After the divorce, Elise and the children fell on hard times. Elise cut Bolossy out of all the old family photographs (just that one family picture survives!) I don’t know what “arrangements” were agreed upon, but jewelry was sold and money was tight. Harry, now a working lawyer, contributed to the family, and Grace decided to go out to work. Harry helped her find a job as a secretary with a respectable law firm, but after one day she came home in tears and said she couldn’t go to work, it was too humiliating. She had been brought up to be a lady.

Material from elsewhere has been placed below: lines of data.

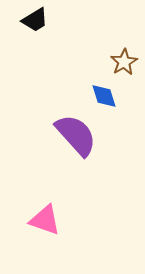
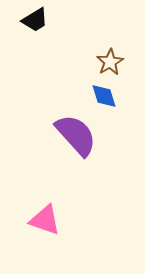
brown star: moved 14 px left
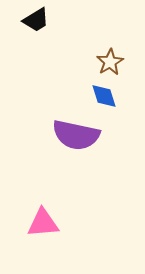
black trapezoid: moved 1 px right
purple semicircle: rotated 144 degrees clockwise
pink triangle: moved 2 px left, 3 px down; rotated 24 degrees counterclockwise
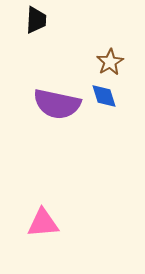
black trapezoid: rotated 56 degrees counterclockwise
purple semicircle: moved 19 px left, 31 px up
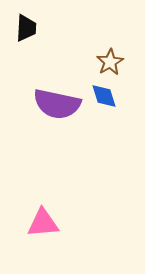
black trapezoid: moved 10 px left, 8 px down
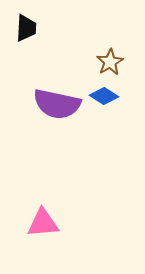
blue diamond: rotated 40 degrees counterclockwise
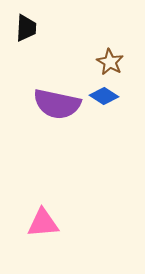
brown star: rotated 12 degrees counterclockwise
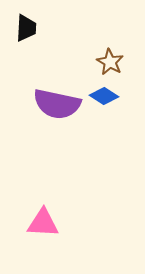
pink triangle: rotated 8 degrees clockwise
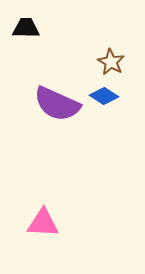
black trapezoid: rotated 92 degrees counterclockwise
brown star: moved 1 px right
purple semicircle: rotated 12 degrees clockwise
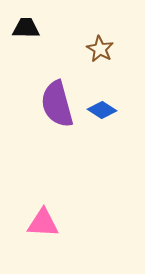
brown star: moved 11 px left, 13 px up
blue diamond: moved 2 px left, 14 px down
purple semicircle: rotated 51 degrees clockwise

There is a court case listed as Kiralfy v. Kiralfy in 1901 – I have seen it mentioned but haven’t seen the actual text. However, it is cited in alimony cases and appears to be about reducing or discontinuing alimony upon the remarriage of the ex-wife, so presumably that is the year that Elise remarried. She married William Lowitz, Edith’s piano teacher and also a published composer.
Bolossy never spoke to (or of) the family again, presumably because divorce was a much “worse” thing in those days, and to protect the new family from scandal. However, Elise’s family did remain on friendly terms with Imre’s family and their cousins, who, in the early years, had lived in NY and later (after Bolossy and Imre’s split) predominantly in London. I have a photo of Grace, Edith, and cousin Edgar with an inscription to George Norris (Edith’s fiancé), which would be sometime between 1908 and 1914, so cousin relations remained cordial. In fact, Grace married her first cousin Harold, so that’s pretty cordial!
There is some confusion over when Elise died. She appears in the 1920 census (lying a few years off her age, it seems) but my mother, Marianna Norris (born in 1920, daughter of Edith) never knew her, so she must have died not long after. She died from a ruptured appendix. We think Elise is buried in Lindenhurst Cemetery in New York, with her parents and brothers (and possibly sister).
Note: The Waldau family is hard to trace because of the various transcription "interpretations" of the name: for example, WALDAU has been transcribed as WALDAN, WALDEN, WALDO. But my "favorite" bizarre interpretation of fine swirly antique handwriting has the Waldau part correct, but then lists "Cleveland, Haney, Haze and Herman" with dates which would correspond with Christina, Henry, Hugo and Herman. I hope I am not too presumptuous in re-interpreting that fine antique handwriting.